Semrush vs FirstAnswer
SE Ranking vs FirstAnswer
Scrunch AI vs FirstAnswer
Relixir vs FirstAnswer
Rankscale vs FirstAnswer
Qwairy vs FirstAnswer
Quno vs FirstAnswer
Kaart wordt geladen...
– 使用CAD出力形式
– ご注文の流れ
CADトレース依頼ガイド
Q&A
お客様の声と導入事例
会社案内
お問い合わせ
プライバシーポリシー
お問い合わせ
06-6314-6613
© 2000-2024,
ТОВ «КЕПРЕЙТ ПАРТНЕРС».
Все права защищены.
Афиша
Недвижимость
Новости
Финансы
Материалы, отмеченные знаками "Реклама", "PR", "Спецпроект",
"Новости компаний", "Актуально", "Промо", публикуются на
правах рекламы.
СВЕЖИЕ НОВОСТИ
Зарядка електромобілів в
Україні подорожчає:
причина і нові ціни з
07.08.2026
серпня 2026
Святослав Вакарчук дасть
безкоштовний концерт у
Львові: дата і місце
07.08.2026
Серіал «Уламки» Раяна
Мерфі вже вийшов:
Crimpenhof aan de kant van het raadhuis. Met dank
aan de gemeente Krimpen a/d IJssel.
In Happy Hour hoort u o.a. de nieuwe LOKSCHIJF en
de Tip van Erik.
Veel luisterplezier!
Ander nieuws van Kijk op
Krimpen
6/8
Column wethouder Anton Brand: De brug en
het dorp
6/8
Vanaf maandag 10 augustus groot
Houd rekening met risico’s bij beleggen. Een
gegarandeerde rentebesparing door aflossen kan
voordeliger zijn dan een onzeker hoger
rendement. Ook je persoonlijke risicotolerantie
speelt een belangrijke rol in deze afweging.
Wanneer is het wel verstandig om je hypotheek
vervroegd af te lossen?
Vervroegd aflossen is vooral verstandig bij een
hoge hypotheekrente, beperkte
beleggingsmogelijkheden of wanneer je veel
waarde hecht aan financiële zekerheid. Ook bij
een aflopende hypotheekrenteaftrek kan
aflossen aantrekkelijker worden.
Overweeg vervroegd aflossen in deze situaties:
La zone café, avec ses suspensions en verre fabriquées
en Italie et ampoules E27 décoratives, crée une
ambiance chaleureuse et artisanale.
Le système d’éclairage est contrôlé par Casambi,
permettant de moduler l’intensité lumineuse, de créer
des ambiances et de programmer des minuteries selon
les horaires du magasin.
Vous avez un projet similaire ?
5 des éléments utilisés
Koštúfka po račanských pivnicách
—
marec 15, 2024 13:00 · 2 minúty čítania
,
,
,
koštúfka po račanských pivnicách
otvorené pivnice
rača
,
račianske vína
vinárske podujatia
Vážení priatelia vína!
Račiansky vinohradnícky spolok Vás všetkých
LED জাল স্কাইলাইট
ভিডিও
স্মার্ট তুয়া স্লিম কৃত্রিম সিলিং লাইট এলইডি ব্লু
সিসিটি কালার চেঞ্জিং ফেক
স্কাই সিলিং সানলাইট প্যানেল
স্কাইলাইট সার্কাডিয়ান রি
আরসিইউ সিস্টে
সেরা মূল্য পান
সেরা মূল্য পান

====================

> [THE TASK] Starting with the line that holds "Святослав Вакарчук дасть" and ending with the line that holds "beleggingsmogelijkheden of wanneer je veel", retype every line in the data above exactly, and nothing else.

> [EXERCISE RESPONSE]
Святослав Вакарчук дасть
безкоштовний концерт у
Львові: дата і місце
07.08.2026
Серіал «Уламки» Раяна
Мерфі вже вийшов:
Crimpenhof aan de kant van het raadhuis. Met dank
aan de gemeente Krimpen a/d IJssel.
In Happy Hour hoort u o.a. de nieuwe LOKSCHIJF en
de Tip van Erik.
Veel luisterplezier!
Ander nieuws van Kijk op
Krimpen
6/8
Column wethouder Anton Brand: De brug en
het dorp
6/8
Vanaf maandag 10 augustus groot
Houd rekening met risico’s bij beleggen. Een
gegarandeerde rentebesparing door aflossen kan
voordeliger zijn dan een onzeker hoger
rendement. Ook je persoonlijke risicotolerantie
speelt een belangrijke rol in deze afweging.
Wanneer is het wel verstandig om je hypotheek
vervroegd af te lossen?
Vervroegd aflossen is vooral verstandig bij een
hoge hypotheekrente, beperkte
beleggingsmogelijkheden of wanneer je veel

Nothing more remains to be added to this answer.